I’m mildly obsessed with the flu. I’ll admit it. I blame Alfred Crosby and his chilling book, America’s Forgotten Pandemic, about the Spanish flu and its erasure from historical memory. (Katherine Anne Porter’s infinitely sad novella, Pale Horse, Pale Rider, is also partly responsible.)
So, naturally, a recent article by Harvey Fineberg in the New England Journal of Medicine caught my eye. The current president of the Institute of Medicine and the co-author of The Swine Flu Affair, Fineberg served as the chairman of a committee formed under the auspices of the World Health Organization (WHO) to review the international community’s response to the H1N1 pandemic of 2009. Fineberg’s post mortem (as it were) raises serious concerns about the existing governance structure for dealing with global outbreaks:
First, the WHO is simultaneously the moral voice for health in the world and the servant of its member states, which authorize the overall program and budget. National interests may conflict with a mandate to equitably protect the health of every person on the planet. Second, the budget of the WHO is incommensurate with the scope of its responsibilities. Only approximately one quarter of the budget comes from member-state assessments, and the rest depends on specific project support from countries and foundations. These budget realities and the personnel-management requirements inherent in being a United Nations agency constrain flexibility.

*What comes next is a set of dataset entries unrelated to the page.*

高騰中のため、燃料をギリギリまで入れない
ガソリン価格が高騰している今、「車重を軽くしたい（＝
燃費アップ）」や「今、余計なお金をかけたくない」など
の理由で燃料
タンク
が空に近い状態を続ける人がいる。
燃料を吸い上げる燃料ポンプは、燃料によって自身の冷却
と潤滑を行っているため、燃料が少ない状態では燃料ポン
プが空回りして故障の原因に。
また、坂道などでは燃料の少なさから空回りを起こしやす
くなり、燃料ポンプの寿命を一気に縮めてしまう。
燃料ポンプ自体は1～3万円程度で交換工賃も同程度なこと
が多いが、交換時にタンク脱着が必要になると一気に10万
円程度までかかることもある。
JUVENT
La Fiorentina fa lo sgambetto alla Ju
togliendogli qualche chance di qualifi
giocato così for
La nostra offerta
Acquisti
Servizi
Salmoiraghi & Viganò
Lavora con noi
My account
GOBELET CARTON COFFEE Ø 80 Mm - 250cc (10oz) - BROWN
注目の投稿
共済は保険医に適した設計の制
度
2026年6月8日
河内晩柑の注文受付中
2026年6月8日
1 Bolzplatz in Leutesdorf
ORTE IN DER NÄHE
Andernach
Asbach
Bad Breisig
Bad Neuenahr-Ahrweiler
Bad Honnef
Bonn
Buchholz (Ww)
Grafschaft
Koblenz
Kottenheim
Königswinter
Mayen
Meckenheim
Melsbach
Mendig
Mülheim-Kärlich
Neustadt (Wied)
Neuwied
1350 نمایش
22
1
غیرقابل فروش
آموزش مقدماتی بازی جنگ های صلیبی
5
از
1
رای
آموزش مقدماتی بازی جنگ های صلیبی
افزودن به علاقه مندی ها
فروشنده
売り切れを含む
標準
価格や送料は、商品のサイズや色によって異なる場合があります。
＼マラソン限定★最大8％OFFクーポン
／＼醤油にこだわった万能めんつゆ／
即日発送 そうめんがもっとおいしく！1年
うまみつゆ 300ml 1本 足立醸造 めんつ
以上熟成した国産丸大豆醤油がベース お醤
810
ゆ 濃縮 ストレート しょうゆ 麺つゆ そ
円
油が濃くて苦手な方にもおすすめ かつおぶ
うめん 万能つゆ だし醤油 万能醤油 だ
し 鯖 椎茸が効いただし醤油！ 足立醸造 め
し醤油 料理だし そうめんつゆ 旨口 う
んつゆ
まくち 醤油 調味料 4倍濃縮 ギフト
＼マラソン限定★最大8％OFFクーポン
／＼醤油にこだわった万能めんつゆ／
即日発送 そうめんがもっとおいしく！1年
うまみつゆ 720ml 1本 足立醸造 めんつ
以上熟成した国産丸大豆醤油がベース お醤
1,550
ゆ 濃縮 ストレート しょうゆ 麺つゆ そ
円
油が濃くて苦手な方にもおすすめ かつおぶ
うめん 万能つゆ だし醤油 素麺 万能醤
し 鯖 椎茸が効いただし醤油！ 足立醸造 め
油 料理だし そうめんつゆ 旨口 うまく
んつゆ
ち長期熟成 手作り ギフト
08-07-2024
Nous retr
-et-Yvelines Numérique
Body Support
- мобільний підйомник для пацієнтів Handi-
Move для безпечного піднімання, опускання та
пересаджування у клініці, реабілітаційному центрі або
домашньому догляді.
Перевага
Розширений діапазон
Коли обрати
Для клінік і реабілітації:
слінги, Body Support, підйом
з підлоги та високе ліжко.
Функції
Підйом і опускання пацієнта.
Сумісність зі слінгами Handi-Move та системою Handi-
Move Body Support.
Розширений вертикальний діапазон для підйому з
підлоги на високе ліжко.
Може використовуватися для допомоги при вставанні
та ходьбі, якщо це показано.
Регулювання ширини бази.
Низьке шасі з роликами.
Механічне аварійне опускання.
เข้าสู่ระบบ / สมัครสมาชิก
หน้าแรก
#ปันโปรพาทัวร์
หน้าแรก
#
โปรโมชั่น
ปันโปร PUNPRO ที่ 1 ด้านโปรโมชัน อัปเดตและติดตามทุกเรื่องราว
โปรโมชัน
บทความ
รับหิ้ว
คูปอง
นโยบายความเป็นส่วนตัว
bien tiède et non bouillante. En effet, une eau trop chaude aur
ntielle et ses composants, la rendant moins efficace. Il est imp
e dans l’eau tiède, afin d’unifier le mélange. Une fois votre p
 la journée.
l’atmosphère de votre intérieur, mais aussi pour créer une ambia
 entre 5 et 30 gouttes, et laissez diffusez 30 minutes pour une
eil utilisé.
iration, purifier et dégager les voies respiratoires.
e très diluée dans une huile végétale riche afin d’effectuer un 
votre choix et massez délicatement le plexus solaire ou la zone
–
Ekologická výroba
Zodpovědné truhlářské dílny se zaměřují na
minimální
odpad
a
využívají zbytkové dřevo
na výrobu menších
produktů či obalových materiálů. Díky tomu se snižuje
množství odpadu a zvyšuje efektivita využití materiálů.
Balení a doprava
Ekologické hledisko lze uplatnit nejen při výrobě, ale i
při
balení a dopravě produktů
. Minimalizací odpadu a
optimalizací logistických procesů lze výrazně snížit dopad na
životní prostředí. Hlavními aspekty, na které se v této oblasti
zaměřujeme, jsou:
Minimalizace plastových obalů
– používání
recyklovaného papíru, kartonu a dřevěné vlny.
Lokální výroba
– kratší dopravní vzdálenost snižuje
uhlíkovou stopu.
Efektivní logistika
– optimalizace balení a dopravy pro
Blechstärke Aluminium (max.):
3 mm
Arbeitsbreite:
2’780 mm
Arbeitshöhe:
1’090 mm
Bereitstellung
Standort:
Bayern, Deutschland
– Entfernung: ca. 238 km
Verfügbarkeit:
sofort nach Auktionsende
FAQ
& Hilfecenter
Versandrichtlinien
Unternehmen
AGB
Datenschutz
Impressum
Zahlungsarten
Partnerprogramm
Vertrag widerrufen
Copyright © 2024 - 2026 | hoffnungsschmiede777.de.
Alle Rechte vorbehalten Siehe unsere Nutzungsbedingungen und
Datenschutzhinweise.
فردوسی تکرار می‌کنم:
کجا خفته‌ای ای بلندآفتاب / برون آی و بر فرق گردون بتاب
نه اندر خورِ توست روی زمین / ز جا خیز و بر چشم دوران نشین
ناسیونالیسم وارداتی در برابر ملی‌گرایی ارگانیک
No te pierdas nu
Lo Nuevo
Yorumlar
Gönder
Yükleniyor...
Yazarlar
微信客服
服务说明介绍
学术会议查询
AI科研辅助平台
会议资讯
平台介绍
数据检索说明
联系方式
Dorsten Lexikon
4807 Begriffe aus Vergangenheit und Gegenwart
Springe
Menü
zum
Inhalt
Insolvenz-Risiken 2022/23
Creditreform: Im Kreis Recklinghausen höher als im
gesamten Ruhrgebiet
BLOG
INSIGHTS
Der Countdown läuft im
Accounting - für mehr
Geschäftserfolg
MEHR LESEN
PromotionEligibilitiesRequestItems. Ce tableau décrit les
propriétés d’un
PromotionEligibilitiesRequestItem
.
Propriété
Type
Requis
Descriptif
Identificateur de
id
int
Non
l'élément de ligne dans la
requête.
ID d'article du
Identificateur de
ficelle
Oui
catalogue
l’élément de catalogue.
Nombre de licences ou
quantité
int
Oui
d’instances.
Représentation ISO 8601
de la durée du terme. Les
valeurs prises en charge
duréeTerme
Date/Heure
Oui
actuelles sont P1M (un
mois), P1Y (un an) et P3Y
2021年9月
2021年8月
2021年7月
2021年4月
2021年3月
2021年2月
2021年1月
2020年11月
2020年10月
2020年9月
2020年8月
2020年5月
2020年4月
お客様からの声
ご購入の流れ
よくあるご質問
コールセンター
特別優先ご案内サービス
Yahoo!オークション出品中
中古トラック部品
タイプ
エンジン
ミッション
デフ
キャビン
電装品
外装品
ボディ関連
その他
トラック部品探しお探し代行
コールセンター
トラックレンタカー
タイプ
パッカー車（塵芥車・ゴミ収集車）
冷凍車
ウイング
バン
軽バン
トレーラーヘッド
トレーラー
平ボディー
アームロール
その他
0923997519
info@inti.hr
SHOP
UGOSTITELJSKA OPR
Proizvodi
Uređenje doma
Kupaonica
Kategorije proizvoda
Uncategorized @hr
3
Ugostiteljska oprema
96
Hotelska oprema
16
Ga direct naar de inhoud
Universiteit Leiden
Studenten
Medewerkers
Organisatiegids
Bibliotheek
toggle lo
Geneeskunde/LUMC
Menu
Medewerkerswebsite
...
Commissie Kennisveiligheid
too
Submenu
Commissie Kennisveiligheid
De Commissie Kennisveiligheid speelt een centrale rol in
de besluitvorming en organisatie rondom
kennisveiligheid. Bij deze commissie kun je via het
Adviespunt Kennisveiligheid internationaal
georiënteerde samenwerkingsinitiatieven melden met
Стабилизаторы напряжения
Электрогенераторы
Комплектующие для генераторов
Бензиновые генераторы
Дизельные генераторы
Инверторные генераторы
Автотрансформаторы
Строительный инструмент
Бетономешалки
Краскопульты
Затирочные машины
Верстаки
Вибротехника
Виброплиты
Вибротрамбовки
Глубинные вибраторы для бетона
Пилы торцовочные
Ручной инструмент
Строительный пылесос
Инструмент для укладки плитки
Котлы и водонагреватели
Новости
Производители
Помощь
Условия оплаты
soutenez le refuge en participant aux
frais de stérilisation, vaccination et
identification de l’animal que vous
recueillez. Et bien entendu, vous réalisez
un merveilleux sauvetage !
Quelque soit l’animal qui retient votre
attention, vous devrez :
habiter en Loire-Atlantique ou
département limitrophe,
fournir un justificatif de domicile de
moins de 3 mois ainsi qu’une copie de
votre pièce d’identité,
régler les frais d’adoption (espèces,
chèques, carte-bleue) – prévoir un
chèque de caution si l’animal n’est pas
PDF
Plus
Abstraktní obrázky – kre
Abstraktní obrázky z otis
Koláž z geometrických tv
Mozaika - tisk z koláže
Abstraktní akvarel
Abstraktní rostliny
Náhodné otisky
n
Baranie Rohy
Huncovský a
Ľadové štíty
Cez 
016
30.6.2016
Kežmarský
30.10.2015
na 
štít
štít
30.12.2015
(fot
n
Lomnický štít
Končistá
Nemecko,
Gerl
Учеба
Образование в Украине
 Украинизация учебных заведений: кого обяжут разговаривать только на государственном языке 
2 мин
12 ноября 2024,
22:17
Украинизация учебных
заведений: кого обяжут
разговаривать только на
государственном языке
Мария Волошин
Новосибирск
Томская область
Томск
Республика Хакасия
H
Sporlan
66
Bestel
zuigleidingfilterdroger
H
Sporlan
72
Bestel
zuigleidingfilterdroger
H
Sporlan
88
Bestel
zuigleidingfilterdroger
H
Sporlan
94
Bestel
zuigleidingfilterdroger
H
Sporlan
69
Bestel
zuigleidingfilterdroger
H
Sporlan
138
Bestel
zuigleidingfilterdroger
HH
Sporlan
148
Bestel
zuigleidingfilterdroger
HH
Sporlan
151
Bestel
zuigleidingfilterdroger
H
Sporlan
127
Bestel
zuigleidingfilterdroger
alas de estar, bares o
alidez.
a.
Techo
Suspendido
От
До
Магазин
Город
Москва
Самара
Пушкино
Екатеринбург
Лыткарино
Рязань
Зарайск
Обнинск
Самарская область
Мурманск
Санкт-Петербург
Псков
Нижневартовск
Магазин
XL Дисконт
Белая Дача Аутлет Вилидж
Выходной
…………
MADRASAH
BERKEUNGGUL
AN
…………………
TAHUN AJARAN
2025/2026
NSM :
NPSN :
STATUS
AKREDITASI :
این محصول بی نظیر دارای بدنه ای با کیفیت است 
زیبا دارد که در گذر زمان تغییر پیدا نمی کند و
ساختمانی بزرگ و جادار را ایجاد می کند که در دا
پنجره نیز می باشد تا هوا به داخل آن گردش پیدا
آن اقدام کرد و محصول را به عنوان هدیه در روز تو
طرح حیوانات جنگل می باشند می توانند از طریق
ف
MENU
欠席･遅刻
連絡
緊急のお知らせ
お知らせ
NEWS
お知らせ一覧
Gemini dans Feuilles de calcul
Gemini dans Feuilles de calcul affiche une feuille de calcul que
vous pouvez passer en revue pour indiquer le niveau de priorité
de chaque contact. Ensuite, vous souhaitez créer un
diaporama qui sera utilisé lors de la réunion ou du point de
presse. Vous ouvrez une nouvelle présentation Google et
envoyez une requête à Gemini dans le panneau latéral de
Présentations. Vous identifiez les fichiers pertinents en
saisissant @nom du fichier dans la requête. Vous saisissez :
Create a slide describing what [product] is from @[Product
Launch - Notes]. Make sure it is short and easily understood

Third, the WHO is better designed to respond to focal, short-term emergencies, such as investigating an outbreak of hemorrhagic fever in sub-Saharan Africa, or to manage a multiyear, steady-state disease-control program than to mount and sustain the kind of intensive, global response that is required to deal with a rapidly unfolding pandemic. Finally, the regional WHO offices are autonomous, with member states of the region responsible for the election of the regional director, budget, and program. Although this system allows for regional variation to suit local conditions, the arrangement limits the ability of the WHO to direct a globally coherent and coordinated response during a global health emergency.
Even if you don’t stay up late worrying about zoonoses, read the article. Now is the time to get the international governance regime in order. We can’t afford to wait until the next flu pandemic strikes.